* AIM OF THE EXERCISE *
With the exception of the pictures, write out the data below precisely.

═════ DATA IN THIS EXERCISE ═════

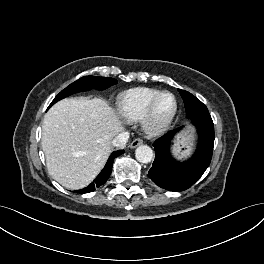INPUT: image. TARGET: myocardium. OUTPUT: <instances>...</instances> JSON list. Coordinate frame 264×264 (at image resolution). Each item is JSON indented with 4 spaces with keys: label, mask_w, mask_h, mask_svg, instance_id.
I'll use <instances>...</instances> for the list:
<instances>
[{
    "label": "myocardium",
    "mask_w": 264,
    "mask_h": 264,
    "mask_svg": "<svg viewBox=\"0 0 264 264\" xmlns=\"http://www.w3.org/2000/svg\"><path fill=\"white\" fill-rule=\"evenodd\" d=\"M165 96H171L174 101V108L172 112L164 119H158L156 110L159 102ZM178 111V102L175 95L171 92H162L150 103L146 113L141 119L143 131L151 137L160 136L165 133L172 124Z\"/></svg>",
    "instance_id": "myocardium-1"
}]
</instances>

═════

* ANSWER BOX *
INPUT: image. TARGET: myocardium. OUTPUT: <instances>...</instances> JSON list. Coordinate frame 264×264 (at image resolution). Each item is JSON indented with 4 spaces with keys: label, mask_w, mask_h, mask_svg, instance_id.
I'll use <instances>...</instances> for the list:
<instances>
[{
    "label": "myocardium",
    "mask_w": 264,
    "mask_h": 264,
    "mask_svg": "<svg viewBox=\"0 0 264 264\" xmlns=\"http://www.w3.org/2000/svg\"><path fill=\"white\" fill-rule=\"evenodd\" d=\"M165 96H171L174 101V108L172 112L164 119H158L156 110L159 102ZM178 111V102L175 95L171 92H162L150 103L146 113L141 119L143 131L151 137L160 136L165 133L172 124Z\"/></svg>",
    "instance_id": "myocardium-1"
}]
</instances>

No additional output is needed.